SIRIUS S0 power contactor — 24 VDC coil, spring terminals
The Siemens 3RT2326-2XB40-0LA2 is a SIRIUS S0-frame power contactor with a 24 VDC magnet coil terminated via spring-type terminals. It mounts by screw or snap-on onto 35 mm DIN rail per DIN EN 60715, and the mounting position allows ±180° rotation on a vertical surface plus ±22.5° forward/backward tilt — useful when panel layout forces an unconventional orientation. The coil draws a 3 A inrush peak and holds at 10 A at the 24 V rated value. Drop-out timing across the DC coil measures 30 to 50 ms, and the arcing time sits at 10 ms. These numbers matter for control logic sequencing — the dropout delay is long enough that a downstream PLC input seeing the auxiliary contact may need a debounce filter if the contactor is used in a fast-cycle application. Rated for continuous operation from -40 to +70 °C ambient, with storage tolerance from -55 to +80 °C. The operating range covers most indoor industrial enclosures without forced cooling.
Termination and wiring
Main contacts accept solid conductors from 1 to 10 mm² (2x per terminal). Auxiliary circuits take 0.5 to 2.5 mm² solid or stranded (2x per terminal). The spring-cage design eliminates periodic re-torquing common with screw terminals on high-vibration installations like conveyor drives or compressor skids. Clearance distances: 10 mm upward, forward, and downward; 6 mm at the side. The S0 frame measures 60 mm wide by 102 mm high by 107 mm deep — confirm these against your existing panel cutout or DIN-rail end-stop clearance before ordering.

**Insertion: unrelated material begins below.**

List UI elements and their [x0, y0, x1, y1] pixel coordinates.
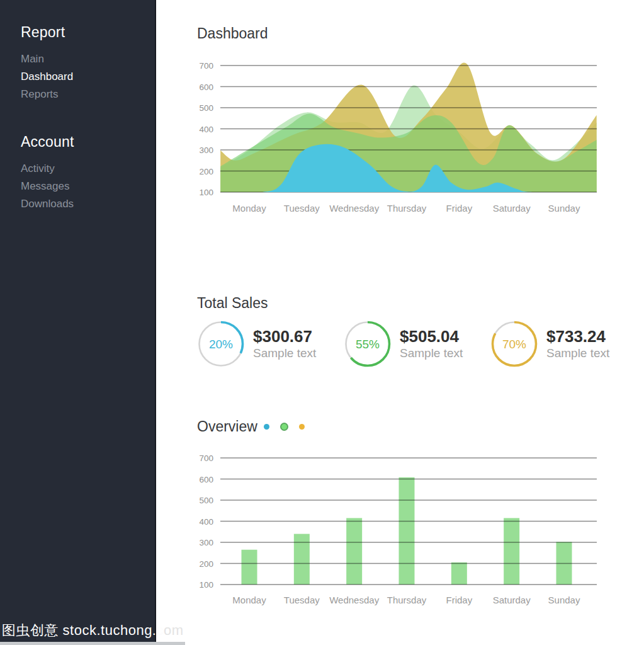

Switching capacity and duty cycles
Maximum mechanical switching rate: 750 operations per hour under AC-1, AC-2, and AC-3 duty; 250 per hour under AC-4. The AC-4 rate is the limiting factor for plugging or inching applications — if your cycle profile includes frequent reversing or jogging, derate accordingly. Rated operational current at 24 VDC is 10 A; at 48 VDC and 60 VDC it drops to 2 A; at 110 VDC it is 1 A; at 125 VDC it is 0.9 A; at 220 VDC it is 0.3 A. The DC switching capacity follows the expected inverse relationship with voltage — verify your load's DC voltage and current against these points, not just the AC rating.